そして大袈裟なほど肩を落とし、片手を顔に当てながら背を向ける。
「私と戯れるより、子供を虐げる方が好きだとは、存じ上げませんでした」
その言葉に男は血相を変える。
そして部屋を去ろうとする黒貂を慌てて引き止めて、無理矢理自分の方を振り向かす。
「ち、違うよ!黒貂!僕にとって一番大切なのは君だよ!」
男の必死の弁明にも黒貂は悲しげな表情をしたまま、言葉を紡ぐ。
「ならば……私と共にお部屋へ参りましょう」
「もちろんだよ!今すぐ行こう!」
「はい……あっ」
黒貂は思い出したかのように声を漏らす。
「私、実は喉が渇いて」
「それなら僕が持ってくるよ!すぐ行くから先に部屋に戻ってて」
「はい」
男は黒貂が頷くのを確認すると、軽い足取りで部屋から去って行く。
それを確認すると、黒貂は素早く少年に駆け寄り、背中に優しく手を置いた。
「大丈夫でしたか?」
「ひっく……黒貂さまっ!」
少年はついに涙を零し、勢い良く抱き付く。
それを拒絶することなく、しっかりと受け止めて黒貂はただ優しく宥める。
少しの間そうしていると彼女はゆっくりと口を開いた。
「……何故ですか?」
「え?」
少年は涙でぐしゃぐしゃになった顔のまま、黒貂を見上げる。
「貴方は私と違って外に出られるのに、どうして逃げなかったのですか?」
「ひっ、く……逃げたって、行くとこなんてないし……それに、黒貂さまを置いていけないし……っく」
少年のあまりに純粋な答えに、黒貂は一瞬目を丸くし優しく、そして悲しげに微笑んだ。
「優しいのですね。
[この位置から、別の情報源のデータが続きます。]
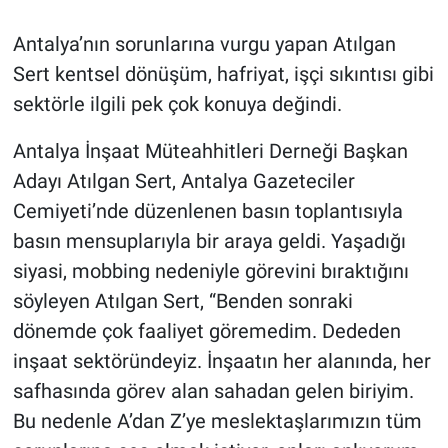
Antalya’nın sorunlarına vurgu yapan Atılgan
Sert kentsel dönüşüm, hafriyat, işçi sıkıntısı gibi
sektörle ilgili pek çok konuya değindi.
Antalya İnşaat Müteahhitleri Derneği Başkan
Adayı Atılgan Sert, Antalya Gazeteciler
Cemiyeti’nde düzenlenen basın toplantısıyla
basın mensuplarıyla bir araya geldi. Yaşadığı
siyasi, mobbing nedeniyle görevini bıraktığını
söyleyen Atılgan Sert, “Benden sonraki
dönemde çok faaliyet göremedim. Dededen
inşaat sektöründeyiz. İnşaatın her alanında, her
safhasında görev alan sahadan gelen biriyim.
Bu nedenle A’dan Z’ye meslektaşlarımızın tüm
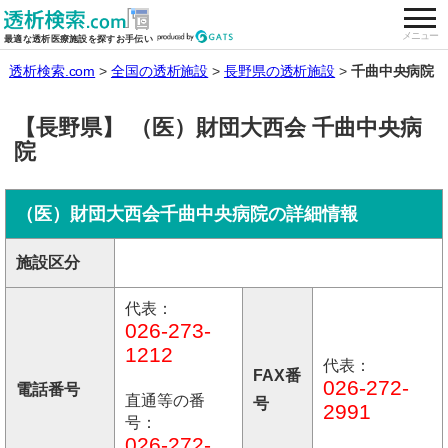
togg
全国の透析施設を検索する
メニュー
最適な透析医療施設を探すお手伝い
透析検索.com
全国の透析施設
長野県の透析施設
千曲中央病院
【長野県】 （医）財団大西会 千曲中央病
院
（医）財団大西会千曲中央病院の詳細情報
施設区分
代表：
026-273-
1212
代表：
FAX番
026-272-
電話番号
直通等の番
号
2991
号：
026-272-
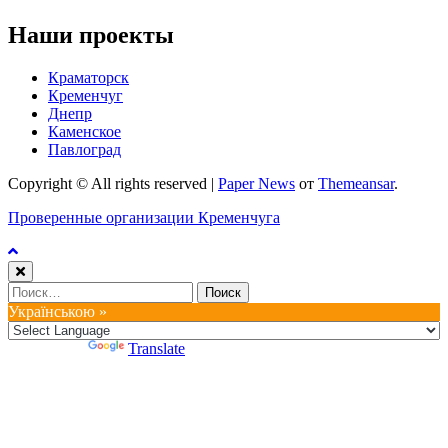
Наши проекты
Краматорск
Кременчуг
Днепр
Каменское
Павлоград
Copyright © All rights reserved
|
Paper News
от
Themeansar
.
Проверенные организации Кременчуга
Найти:
Українською »
Powered by
Translate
同時に愚かでもありますが。ですが、その心を……どうかこの先も忘れずに」
そう言いながら少年の溢れ出る涙を拭い、黒貂は立ち上がる。
「後で矢一を行かせます。傷は彼に見てもらうのが良いでしょう」
「黒貂さまっ」
「大丈夫ですよ。いつもの事ですから……」
優しく微笑むと、黒貂は部屋から去っていった。